### Provided entries
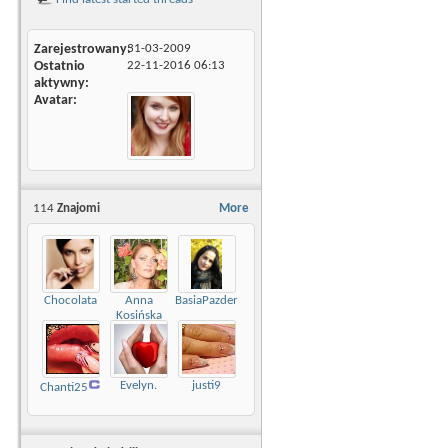
Zarejestrowany
31-03-2009
Ostatnio
22-11-2016
06:13
aktywny
Avatar
114
Znajomi
More
Chocolata
Anna
BasiaPazderska
Kosińska
Evelyn.
justi9
Chanti25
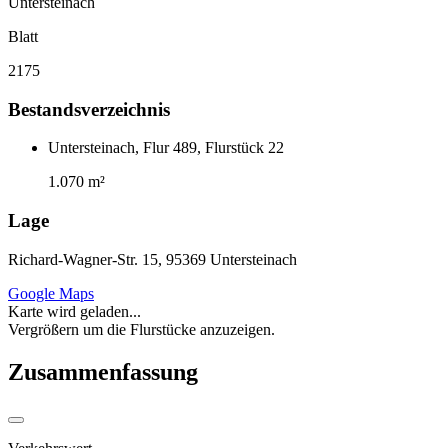
Untersteinach
Blatt
2175
Bestandsverzeichnis
Untersteinach, Flur 489, Flurstück 22
1.070 m²
Lage
Richard-Wagner-Str. 15, 95369 Untersteinach
Google Maps
Karte wird geladen...
Vergrößern um die Flurstücke anzuzeigen.
Zusammenfassung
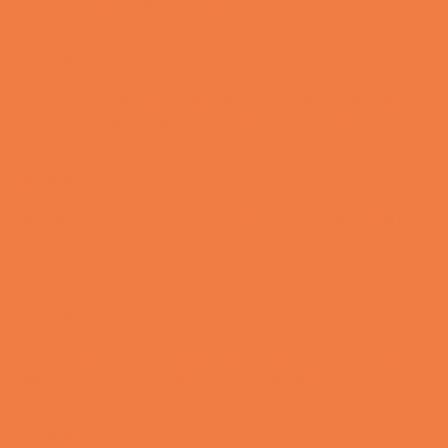
Lille Michael og boliglånet…
Vittigheder
Lille Michael ønskede sig en cykel i fødselsdagsgave,
men forældrene mente ikke der var penge til det…
Vittigheder
Peter som ikke var helt så kvik skulle ned og købe
kondomer for første gang da han havde fået en
kæreste…
Vittigheder
Lille Lasse havde bandet ved aftensbordet og nu
mente hans far han skulle have en røvfuld..
Vittigheder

### To do
Before printing anything, remove the pictures; then print all the records exactly.

### Problem solution
Zarejestrowany
31-03-2009
Ostatnio
22-11-2016
06:13
aktywny
Avatar
114
Znajomi
More
Chocolata
Anna
BasiaPazderska
Kosińska
Evelyn.
justi9
Chanti25
Untersteinach
Blatt
2175
Bestandsverzeichnis
Untersteinach, Flur 489, Flurstück 22
1.070 m²
Lage
Richard-Wagner-Str. 15, 95369 Untersteinach
Google Maps
Karte wird geladen...
Vergrößern um die Flurstücke anzuzeigen.
Zusammenfassung
Lille Michael og boliglånet…
Vittigheder
Lille Michael ønskede sig en cykel i fødselsdagsgave,
men forældrene mente ikke der var penge til det…
Vittigheder
Peter som ikke var helt så kvik skulle ned og købe
kondomer for første gang da han havde fået en
kæreste…
Vittigheder
Lille Lasse havde bandet ved aftensbordet og nu
mente hans far han skulle have en røvfuld..
Vittigheder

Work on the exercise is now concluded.